Task instructions: Return the data verbatim, without pictures.

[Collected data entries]
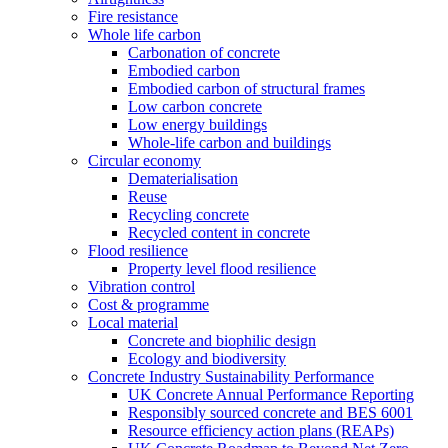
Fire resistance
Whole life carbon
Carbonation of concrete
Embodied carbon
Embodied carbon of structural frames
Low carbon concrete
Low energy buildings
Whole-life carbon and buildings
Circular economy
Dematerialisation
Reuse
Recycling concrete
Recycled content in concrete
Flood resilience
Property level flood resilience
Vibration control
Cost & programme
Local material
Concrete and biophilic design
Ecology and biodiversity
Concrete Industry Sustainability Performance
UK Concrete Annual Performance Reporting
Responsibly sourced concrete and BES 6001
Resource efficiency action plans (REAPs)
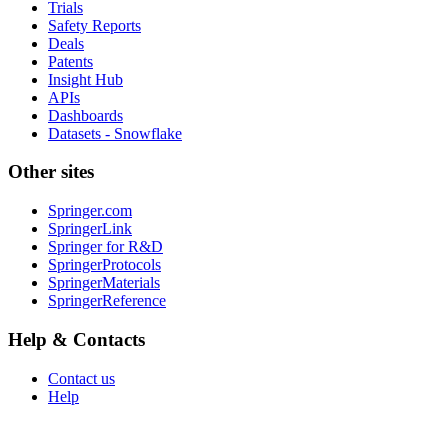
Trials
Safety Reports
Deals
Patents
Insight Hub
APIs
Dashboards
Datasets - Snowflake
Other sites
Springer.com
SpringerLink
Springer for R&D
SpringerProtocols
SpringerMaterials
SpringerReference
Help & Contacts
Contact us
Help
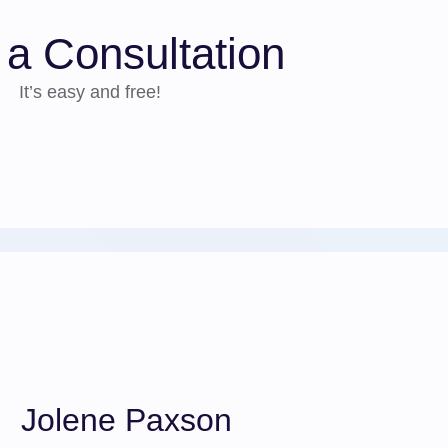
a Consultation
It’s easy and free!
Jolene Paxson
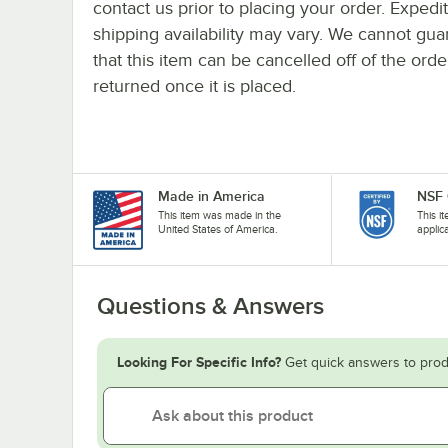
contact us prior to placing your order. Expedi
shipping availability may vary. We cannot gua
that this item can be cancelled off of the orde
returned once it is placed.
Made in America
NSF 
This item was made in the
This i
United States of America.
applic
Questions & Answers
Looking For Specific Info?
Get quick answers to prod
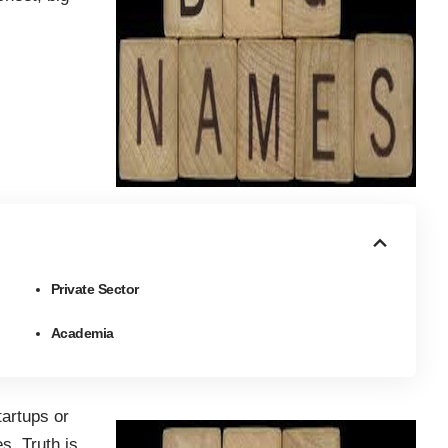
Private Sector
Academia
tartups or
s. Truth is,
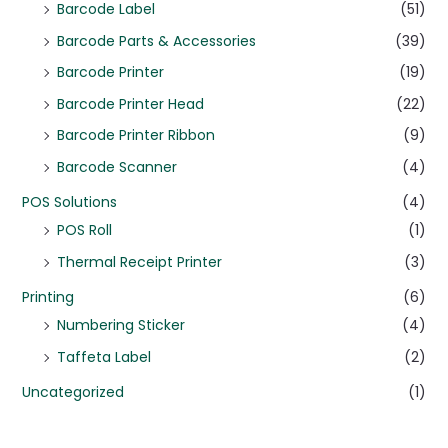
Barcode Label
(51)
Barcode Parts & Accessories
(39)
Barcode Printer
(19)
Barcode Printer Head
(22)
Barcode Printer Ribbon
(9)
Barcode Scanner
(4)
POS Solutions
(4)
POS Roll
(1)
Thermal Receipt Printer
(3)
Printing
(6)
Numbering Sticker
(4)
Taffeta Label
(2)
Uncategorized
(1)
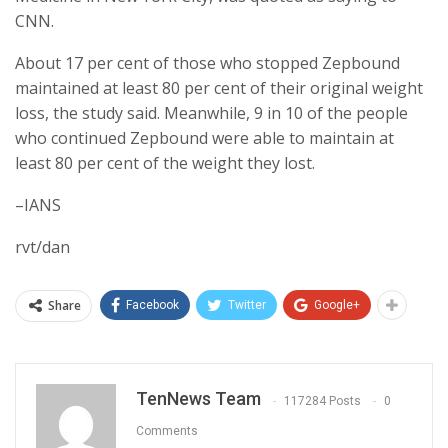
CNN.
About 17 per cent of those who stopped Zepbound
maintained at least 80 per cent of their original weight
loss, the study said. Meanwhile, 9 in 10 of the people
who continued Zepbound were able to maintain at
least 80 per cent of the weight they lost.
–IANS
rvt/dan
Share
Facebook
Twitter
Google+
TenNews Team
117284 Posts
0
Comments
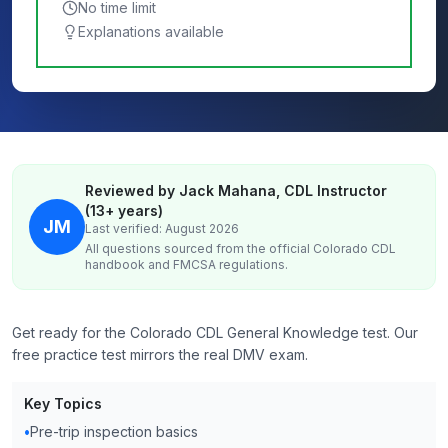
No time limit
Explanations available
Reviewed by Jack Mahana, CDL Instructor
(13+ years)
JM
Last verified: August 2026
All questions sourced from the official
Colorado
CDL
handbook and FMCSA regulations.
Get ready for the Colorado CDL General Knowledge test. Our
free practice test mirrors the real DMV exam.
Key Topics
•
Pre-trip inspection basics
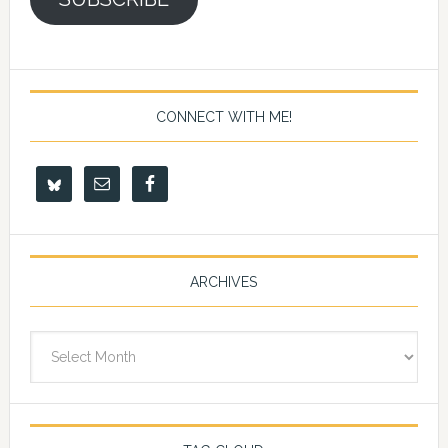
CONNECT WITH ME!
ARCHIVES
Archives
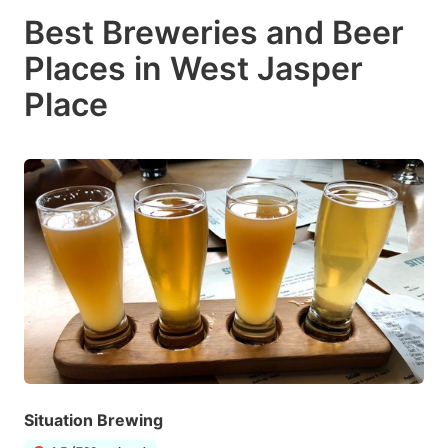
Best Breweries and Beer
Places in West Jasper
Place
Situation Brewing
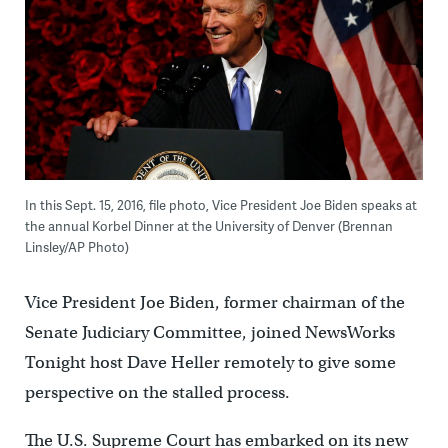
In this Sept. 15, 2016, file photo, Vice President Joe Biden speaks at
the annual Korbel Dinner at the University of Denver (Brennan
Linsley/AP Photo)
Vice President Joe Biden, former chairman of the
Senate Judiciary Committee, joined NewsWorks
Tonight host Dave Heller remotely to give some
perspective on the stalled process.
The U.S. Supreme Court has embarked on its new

Output for this task:
Fire resistance
Whole life carbon
Carbonation of concrete
Embodied carbon
Embodied carbon of structural frames
Low carbon concrete
Low energy buildings
Whole-life carbon and buildings
Circular economy
Dematerialisation
Reuse
Recycling concrete
Recycled content in concrete
Flood resilience
Property level flood resilience
Vibration control
Cost & programme
Local material
Concrete and biophilic design
Ecology and biodiversity
Concrete Industry Sustainability Performance
UK Concrete Annual Performance Reporting
Responsibly sourced concrete and BES 6001
Resource efficiency action plans (REAPs)
Trials
Safety Reports
Deals
Patents
Insight Hub
APIs
Dashboards
Datasets - Snowflake
Other sites
Springer.com
SpringerLink
Springer for R&D
SpringerProtocols
SpringerMaterials
SpringerReference
Help & Contacts
Contact us
Help
a Consultation
It’s easy and free!
Jolene Paxson
contact us prior to placing your order. Expedi
shipping availability may vary. We cannot gua
that this item can be cancelled off of the orde
returned once it is placed.
Made in America
NSF 
This item was made in the
This i
United States of America.
applic
Questions & Answers
Looking For Specific Info?
Get quick answers to prod
Private Sector
Academia
tartups or
s. Truth is,
Barcode Label
(51)
Barcode Parts & Accessories
(39)
Barcode Printer
(19)
Barcode Printer Head
(22)
Barcode Printer Ribbon
(9)
Barcode Scanner
(4)
POS Solutions
(4)
POS Roll
(1)
Thermal Receipt Printer
(3)
Printing
(6)
Numbering Sticker
(4)
Taffeta Label
(2)
Uncategorized
(1)
CNN.
About 17 per cent of those who stopped Zepbound
maintained at least 80 per cent of their original weight
loss, the study said. Meanwhile, 9 in 10 of the people
who continued Zepbound were able to maintain at
least 80 per cent of the weight they lost.
–IANS
rvt/dan
Share
Facebook
Twitter
Google+
TenNews Team
117284 Posts
0
Comments
No time limit
Explanations available
Reviewed by Jack Mahana, CDL Instructor
(13+ years)
JM
Last verified: August 2026
All questions sourced from the official
Colorado
CDL
handbook and FMCSA regulations.
Get ready for the Colorado CDL General Knowledge test. Our
free practice test mirrors the real DMV exam.
Key Topics
•
Pre-trip inspection basics
CONNECT WITH ME!
ARCHIVES
Archives
Best Breweries and Beer
Places in West Jasper
Place
Situation Brewing
In this Sept. 15, 2016, file photo, Vice President Joe Biden speaks at
the annual Korbel Dinner at the University of Denver (Brennan
Linsley/AP Photo)
Vice President Joe Biden, former chairman of the
Senate Judiciary Committee, joined NewsWorks
Tonight host Dave Heller remotely to give some
perspective on the stalled process.
The U.S. Supreme Court has embarked on its new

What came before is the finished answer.